Redis Sentinel : last node doesn't become master

Redis Sentinel : last node doesn't become master - redis

I'm trying to set up an automatic failover system in a 3 nodes redis cluster. I installed redis-sentinel on each of these nodes (juste like this guy : http://www.symantec.com/connect/blogs/configuring-redis-high-availability).
Everything is fine as long as I have two or three nodes. The problem is that whenever there's only onte node remaining and that it's a slave, it does not get elected as master automatically. The quorum is set to 1, therefore the last node detects the odown of the master but can't vote for the failover since there's no majority.
To overcome this (surprising) issue, I wrote a little script that ask the other nodes for their masters, and if they don't answer I set the current node as the master. This script is called within the redis-sentinel.conf file, as a notification script. However ... As soon as the redis-sentinel service is started, this configuration is "erased" ! If I look at the configuration file in /etc, the "sentinel notification-script" line has disappeared (redis-sentinel rewrites its configuration file so why not) BUT the configuration I wrote is no longer available :
1) 1) "name"
2) "mymaster"
3) "ip"
4) "x.x.x.x"
5) "port"
6) "6379"
7) "runid"
8) "somerunid"
9) "flags"
10) "master"
11) "pending-commands"
12) "0"
13) "last-ping-sent"
14) "0"
15) "last-ok-ping-reply"
16) "395"
17) "last-ping-reply"
18) "395"
19) "down-after-milliseconds"
20) "30000"
21) "info-refresh"
22) "674"
23) "role-reported"
24) "master"
25) "role-reported-time"
26) "171302"
27) "config-epoch"
28) "0"
29) "num-slaves"
30) "1"
31) "num-other-sentinels"
32) "1"
33) "quorum"
34) "1"
35) "failover-timeout"
36) "180000"
37) "parallel-syncs"
38) "1"
That is the result of the sentinel-masters command. The only thing is that I previously set the "down-after-milliseconds" to 5000 and the "failover-timeout" to 10000 ...
I don't know if anyone has met anything similar ? Well, should someone has a little idea about wwhat's happening, I'd be glad about it ;)

This is a reason to not place your sentinels on your redis instance nodes. Think of them as monitoring agents. You wouldn't place your website monitor on the same node running your website and expect to catch the node death. The same is expected w/Sentinel.
The proper route to sentinel monitoring is to ideally run them from the clients, and if that isn't possible or workable, then from dedicated nodes as close to the clients as possible.
As antirez said, you need to have enough sentinels to have the election. There are two elections: 1: deciding on the new master and 2: deciding which sentinel handles the promotion. In your scenario you only have one sentinel, but to elect a sentinel to handle the promotion your sentinel needs votes from a quorum of Sentinels. This number is a majority of all sentinels seen. In your case it needs two sentinels to vote before an election can take place. This quorum number is not configurable and unaffected by the quorum setting. This is in place to reduce the chances of multiple masters.
I would also strongly advise against setting a quorum to be less than half+1 of your sentinels. This can lead to split brain operation where you have two masters. Or in your case you could have three. If you lost connectivity between your master and the two slaves but clients still had connectivity your settings could trigger split brain - where a slave was promoted and new connections talked to that master while existing ones continue talking to the original. Thus you have valid data in two masters which likely conflict with each other.
The author of that Symantec article only consider the Redis daemon dying, not the node. Thus it really isn't an HA setup.
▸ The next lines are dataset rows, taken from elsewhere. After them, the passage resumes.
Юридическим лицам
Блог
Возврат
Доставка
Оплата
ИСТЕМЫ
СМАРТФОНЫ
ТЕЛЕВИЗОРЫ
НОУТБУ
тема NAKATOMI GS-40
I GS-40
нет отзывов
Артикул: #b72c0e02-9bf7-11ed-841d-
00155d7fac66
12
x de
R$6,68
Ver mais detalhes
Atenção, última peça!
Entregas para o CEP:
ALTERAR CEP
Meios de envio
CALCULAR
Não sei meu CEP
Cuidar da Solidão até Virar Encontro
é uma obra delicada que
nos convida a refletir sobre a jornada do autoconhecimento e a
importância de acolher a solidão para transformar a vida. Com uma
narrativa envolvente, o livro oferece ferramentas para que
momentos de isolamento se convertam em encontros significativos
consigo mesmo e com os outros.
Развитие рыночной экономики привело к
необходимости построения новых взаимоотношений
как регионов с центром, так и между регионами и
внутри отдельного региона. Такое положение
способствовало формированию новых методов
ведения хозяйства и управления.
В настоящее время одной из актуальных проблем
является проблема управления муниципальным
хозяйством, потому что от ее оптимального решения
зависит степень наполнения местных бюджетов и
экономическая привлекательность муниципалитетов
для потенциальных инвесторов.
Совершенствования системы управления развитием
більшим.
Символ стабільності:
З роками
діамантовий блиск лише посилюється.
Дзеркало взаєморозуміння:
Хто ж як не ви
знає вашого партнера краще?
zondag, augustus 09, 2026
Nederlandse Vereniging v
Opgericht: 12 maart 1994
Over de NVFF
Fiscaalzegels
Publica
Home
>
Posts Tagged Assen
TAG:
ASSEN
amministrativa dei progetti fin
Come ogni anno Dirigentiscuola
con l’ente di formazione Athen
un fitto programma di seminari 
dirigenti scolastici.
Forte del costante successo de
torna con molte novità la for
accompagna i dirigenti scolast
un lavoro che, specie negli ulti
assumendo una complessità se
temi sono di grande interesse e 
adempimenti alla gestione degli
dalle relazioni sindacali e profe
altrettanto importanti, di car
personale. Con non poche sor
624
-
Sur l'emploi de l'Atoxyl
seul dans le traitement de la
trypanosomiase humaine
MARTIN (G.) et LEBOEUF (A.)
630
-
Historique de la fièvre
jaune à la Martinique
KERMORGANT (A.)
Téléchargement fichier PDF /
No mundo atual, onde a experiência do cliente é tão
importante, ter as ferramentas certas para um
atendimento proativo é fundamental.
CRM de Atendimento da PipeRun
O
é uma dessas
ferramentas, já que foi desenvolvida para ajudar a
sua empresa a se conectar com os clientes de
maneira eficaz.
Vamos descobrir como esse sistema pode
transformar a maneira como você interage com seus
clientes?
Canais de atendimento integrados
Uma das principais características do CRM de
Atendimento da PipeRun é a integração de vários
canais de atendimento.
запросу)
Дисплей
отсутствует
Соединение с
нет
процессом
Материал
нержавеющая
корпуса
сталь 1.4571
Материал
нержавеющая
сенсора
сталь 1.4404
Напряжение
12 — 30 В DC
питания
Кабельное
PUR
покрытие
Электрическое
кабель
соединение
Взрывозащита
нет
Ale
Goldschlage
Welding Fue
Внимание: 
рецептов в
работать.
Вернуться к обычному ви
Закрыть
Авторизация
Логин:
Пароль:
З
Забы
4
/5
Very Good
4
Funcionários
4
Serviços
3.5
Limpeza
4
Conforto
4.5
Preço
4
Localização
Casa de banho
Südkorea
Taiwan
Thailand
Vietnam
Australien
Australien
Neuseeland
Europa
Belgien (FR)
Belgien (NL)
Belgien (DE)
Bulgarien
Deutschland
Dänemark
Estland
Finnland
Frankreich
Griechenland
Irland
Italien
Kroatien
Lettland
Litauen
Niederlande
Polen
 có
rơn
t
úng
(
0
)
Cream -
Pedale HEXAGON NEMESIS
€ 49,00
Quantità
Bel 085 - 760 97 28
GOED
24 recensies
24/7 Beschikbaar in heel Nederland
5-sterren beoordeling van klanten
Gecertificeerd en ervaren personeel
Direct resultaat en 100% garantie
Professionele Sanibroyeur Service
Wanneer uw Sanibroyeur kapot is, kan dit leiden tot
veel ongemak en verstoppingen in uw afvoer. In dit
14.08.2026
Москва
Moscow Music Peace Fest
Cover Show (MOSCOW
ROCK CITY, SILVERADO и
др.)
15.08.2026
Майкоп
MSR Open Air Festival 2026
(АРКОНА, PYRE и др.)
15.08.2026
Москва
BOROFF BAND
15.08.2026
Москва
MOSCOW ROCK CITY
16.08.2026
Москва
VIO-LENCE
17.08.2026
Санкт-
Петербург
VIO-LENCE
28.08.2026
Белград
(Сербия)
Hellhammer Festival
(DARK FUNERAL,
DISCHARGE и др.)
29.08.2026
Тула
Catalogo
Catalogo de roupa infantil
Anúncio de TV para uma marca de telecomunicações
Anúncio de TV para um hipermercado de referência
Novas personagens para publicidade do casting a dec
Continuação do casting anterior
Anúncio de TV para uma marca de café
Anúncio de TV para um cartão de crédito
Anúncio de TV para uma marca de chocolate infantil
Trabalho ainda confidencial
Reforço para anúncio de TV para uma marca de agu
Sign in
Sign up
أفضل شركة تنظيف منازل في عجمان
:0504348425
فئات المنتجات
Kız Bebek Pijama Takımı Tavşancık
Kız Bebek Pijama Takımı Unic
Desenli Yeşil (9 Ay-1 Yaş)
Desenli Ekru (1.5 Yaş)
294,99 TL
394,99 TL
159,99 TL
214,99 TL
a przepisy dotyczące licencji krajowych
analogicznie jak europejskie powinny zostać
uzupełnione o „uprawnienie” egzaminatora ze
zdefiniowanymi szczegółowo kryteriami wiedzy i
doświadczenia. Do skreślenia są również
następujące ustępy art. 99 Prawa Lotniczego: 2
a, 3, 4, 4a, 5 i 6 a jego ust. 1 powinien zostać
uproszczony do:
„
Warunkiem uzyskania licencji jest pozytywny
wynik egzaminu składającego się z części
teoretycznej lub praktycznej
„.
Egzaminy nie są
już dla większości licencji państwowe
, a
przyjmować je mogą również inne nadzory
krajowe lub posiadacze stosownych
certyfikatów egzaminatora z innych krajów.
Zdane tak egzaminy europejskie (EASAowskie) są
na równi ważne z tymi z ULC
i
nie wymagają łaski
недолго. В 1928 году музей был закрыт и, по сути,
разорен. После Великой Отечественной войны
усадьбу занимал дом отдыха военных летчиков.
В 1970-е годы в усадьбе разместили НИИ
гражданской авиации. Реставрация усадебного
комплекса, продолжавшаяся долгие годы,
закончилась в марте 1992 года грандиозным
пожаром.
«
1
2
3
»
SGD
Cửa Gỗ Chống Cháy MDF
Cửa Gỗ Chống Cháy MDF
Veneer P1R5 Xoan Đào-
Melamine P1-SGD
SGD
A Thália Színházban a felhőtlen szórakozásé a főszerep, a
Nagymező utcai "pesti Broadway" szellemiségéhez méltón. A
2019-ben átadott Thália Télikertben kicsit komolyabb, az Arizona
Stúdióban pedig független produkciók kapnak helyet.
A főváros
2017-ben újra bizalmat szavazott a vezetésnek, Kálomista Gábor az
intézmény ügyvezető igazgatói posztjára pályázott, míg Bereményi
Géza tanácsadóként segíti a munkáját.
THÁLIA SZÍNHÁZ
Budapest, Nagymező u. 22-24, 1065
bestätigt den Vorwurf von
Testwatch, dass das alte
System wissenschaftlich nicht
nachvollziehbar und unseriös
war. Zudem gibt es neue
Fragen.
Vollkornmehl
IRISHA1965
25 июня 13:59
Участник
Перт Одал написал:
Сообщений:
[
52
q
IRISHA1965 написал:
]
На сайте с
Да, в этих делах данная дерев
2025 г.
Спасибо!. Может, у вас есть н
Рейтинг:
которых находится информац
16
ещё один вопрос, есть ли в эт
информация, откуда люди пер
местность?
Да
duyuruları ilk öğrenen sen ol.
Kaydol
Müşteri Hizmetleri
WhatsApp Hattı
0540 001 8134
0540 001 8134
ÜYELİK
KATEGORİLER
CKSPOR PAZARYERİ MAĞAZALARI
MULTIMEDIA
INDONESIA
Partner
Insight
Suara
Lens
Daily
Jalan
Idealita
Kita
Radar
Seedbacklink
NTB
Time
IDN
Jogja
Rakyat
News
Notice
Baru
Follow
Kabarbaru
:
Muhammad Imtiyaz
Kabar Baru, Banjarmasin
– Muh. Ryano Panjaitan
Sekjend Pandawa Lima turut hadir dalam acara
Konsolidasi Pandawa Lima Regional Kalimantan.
the quorum is only used to reach the ODOWN state, that triggers the failover. For the failover to actually happen the slave must be voted by a majority, so a single node can't get elected. If you have such a requirement, and you don't care about only the majority side being able to continue in your cluster (this means unbound data loss in the minority side if clients get partitioned with a minority where there is a master), you can just add sentinels in your clients machines as well, this way the total num of Sentinels is, for example, 5, and even if two Redis nodes are down, the only remaining node plus two sentinels running client side are enough to get majority of 3. Unfortunately the Sentinel documentation is not complete enough to explain this stuff. There is all the info to get the picture right, but no examples for a faster reading / deploying.

Related

It is possible for only the Redis master instances to handle all reads and writes, and for the slaves to be used only for failover?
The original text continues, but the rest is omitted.